##1.8
##a) Each row represents an individual case with data about gender, age, marital status, income,
##whether the person smokes, and no of cigarettes smoked on weekends and weekdays
##b) 1691 participants
##c) Sex= Categorical, not ordinal
##Age= Numercical, Continuous
##Marital=Categorical, not ordinal
##Gross income= Categorical, Ordinal
##Some=Categorical, not ordinal
##amtWeekends=Numerical, discrete
##amtWeekdays=Numerical, discrete
#1.10
##a) Population is children between the ages 5 to 15
##Sample is the 160 children on whom the experiment was conducted
##B) Yes the results can be generalized to population. Yes the findings may be used to establish causal relationships as differences were observed.
#1.28
##a) No, the study is oberservational and not an experiment. Although the research shows an association, it is not obvious that smoking is the factor that causes dementia in later life.
##b) No, the study is observationa. Although there is an association between sleep disorders and bullying, we cannot say sleep disorders caused the bullying.
## The study concludes that there is a relationship between sleep disorders and bullying in schoolchildren.
#1.36
##a) Experiment
##b) Treatment group is 18-30, 31-40 and 41-55 year olds who exercise twice a week
## Control group is 18-30, 31-40 and 41-55 year olds who did not exercise for the period of study.
##c) Yes, the blocking varaible is age
##d) Yes, the person conducting the mental health exam does so for everyone without knowing whether they exercised or not.
##e) Yes the results can be used to establish a causal relationship as the experiment controlled for the variable of interest.
##The results may therefore be generalized to the population at large.
##f) I would have reservations because some people in the no exercise group may lie about not exercising and vice versa.
##Ehtically, funding a study that asks people to not exercise for a long time is not acceptable.
#1.48
table<-c(57,66,69,71,72,73,74,77,78,78,79,79,81,81,82,83,83,88,89,94)
boxplot(table, horizontal=TRUE, col="Red")

quantile(table)
## 0% 25% 50% 75% 100%
## 57.00 72.75 78.50 82.25 94.00
summary(table)
## Min. 1st Qu. Median Mean 3rd Qu. Max.
## 57.00 72.75 78.50 77.70 82.25 94.00
#1.50
##a) The given histogram is symmetric so we may expect the boxplot first and third quartile to be symmetric around the median.
##The matching boxplot is 2.The values are centered from 50 to 70.
##b) The range of values in the histogram ranges from 0 to 100.
##The matching boxplot is 3.
##c) The histogram is negatively skewed. The values range from 0 to 6.
##The matching boxplot is 1.
#1.56
##a) The housing prices are right skewed. A meaningful number of houses cost over $6m.
##Median and IQR best represent skewed data as they are not affected by outliers.
##b) The housing prices are symmetric as there are equal no for each $300,000 with few outliers.
##Mean and standard deviation are the best representatives.

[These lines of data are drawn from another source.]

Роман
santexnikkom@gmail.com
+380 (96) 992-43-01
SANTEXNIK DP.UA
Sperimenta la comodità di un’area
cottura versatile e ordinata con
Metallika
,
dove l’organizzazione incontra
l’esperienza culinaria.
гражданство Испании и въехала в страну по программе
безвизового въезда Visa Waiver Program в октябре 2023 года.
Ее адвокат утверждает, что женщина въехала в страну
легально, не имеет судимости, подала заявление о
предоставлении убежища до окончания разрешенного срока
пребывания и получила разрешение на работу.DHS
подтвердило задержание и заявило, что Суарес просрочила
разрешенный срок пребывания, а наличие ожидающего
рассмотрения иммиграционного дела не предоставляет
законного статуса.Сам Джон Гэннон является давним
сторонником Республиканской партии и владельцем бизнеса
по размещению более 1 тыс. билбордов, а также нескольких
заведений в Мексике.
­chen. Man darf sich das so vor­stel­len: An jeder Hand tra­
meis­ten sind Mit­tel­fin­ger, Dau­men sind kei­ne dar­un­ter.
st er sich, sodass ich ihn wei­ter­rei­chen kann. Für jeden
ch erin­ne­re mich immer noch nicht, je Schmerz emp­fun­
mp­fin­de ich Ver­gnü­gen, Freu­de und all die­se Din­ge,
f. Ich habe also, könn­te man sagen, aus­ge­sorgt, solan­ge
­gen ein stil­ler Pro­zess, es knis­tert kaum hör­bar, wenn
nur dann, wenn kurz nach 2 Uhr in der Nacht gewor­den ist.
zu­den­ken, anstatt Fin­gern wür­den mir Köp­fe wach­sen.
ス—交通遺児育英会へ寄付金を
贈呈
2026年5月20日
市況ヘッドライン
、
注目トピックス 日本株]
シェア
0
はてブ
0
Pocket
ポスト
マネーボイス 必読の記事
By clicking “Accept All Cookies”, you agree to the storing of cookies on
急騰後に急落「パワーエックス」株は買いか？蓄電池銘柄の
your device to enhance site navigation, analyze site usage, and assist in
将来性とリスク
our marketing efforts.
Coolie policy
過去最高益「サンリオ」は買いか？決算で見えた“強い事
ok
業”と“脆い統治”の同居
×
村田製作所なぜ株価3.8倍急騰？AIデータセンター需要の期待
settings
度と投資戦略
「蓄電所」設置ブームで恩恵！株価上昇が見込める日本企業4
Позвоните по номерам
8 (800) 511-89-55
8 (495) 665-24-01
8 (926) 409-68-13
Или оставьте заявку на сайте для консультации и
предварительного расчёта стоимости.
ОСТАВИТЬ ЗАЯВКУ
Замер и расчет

##c) The distribution of no of drinks is right skewed as a few drink excessively.
##Median and IQR are the best representatives.
##d) The distribution is right skewed as a few employees earn much higher salaries.
##Median and IQR are the best representatives.
#1.70
library(openintro)
## Warning: package 'openintro' was built under R version 3.5.2
## Please visit openintro.org for free statistics materials
##
## Attaching package: 'openintro'
## The following objects are masked from 'package:datasets':
##
## cars, trees
data(heartTr)
mosaicplot(heartTr$transplant~heartTr$survived, col="Blue")

##a) From the data, it looks like more people in the control group are dead compared to the treatment group
##This suggests the variables are associated.
##b) The median surviving time of the treatment group is significantly higher suggesting the treatment is somewhat effective.
##c)
table(heartTr$survived, heartTr$transplant)
##
## control treatment
## alive 4 24
## dead 30 45
30/34
## [1] 0.8823529
##88.23% dies in control group
45/(45+24)
## [1] 0.6521739
##65.21% died in the treatment group
##d)i) The claims being tested are that the heart transplant treatment has an impact on the survival rate
##ii)We write alive on 28 cardsrepresenting patients who were alive at the end of the study, and dead on
##75 cards representing patients who were not. Then we shuffle and split in two groups, one group of size 69
##representing treatment and another group of size 34 representing control. We calculate the difference between the proportions.
##We repeat this 100 times to build a distribution centered at mean. Lastly, we calculate the fraction of simulations where the
##simulated differences in proportions are at least the difference observed in the study outcome(24/69-4/34=23%. If this fraction is low, we conclude it is unlikely to have observed an outcome by chance
## and that the null hypothesis should be rejected.
##iii) There are only 2 simulations with a difference of at least 23%.It is unlikely that the outcome is due to chance.